The silly season has started up in the face of an election in the UK, but in this case it's not about something silly, but rather how absurdly badly politicians understand economics.
Which is very, very bad indeed.
Take a look at this at the Financial Times.
David Cameron of the Conservative Party, in this case my choice for the UK if I were to have one, despite what I will say here, because Brown is so utterly appalling, said this:
...that markets are a means to an end, and not an end in themselves. Markets are there to serve our society, not to suck the joy out of it or trample over its values.
Whoever wrote that has a rather serious case of wishful thinking, as well as an appalling understanding of what markets really are and what they do.
What is really going on?
First, read the Insight column by Russel Napier for the full story, but it boils down to this: governments, in their fervent - and highly misplaced - belief that everything is subservient to them, is after your savings. Mr. Napier's insight is indeed correct:
The roll back of the free market has already begun, driven by the necessity to support a fragile teetering tower of public debt. Commercial banks' new capital adequacy ratios already require banks to hold higher levels of government debt. In due course a transaction tax on financial instruments, apart from government debt, will come to pass. A 'Buffet Tax' which makes short termism expensive and forces owners to engage with managers will come to see as the natural solution to produce markets which 'serve our society'.

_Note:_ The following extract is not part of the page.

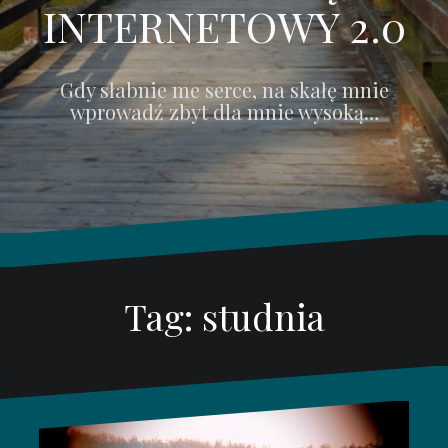
INTERNETOWY 2.0
Gdy słabnie me serce, na skałę mnie
wprowadź zbyt dla mnie wysoką…
Tag: studnia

The ultimate weapon to force private savings to fund governments will be capital controls. To support public debt to GDP levels not seen since the second world war, we are likely to a see a return of similar forms of market constraints which were necessary in that era. The 'new normal' is not sub par economic growth. The new normal is the roll back of the free markets.
To coin a phrase, yikes.
What Mr. Napier is saying - quite correctly, too, I fear - is that government debt has, effectively, broken the markets.
And he is right. There is too much debt out there for the markets, if allowed to work, to do anything but heavily discount the debt in order to sell it.
This, of course, leads to catastrophe, as the Gods of the Copybook Headings are still there, waiting for their hour of sacrifice and penance.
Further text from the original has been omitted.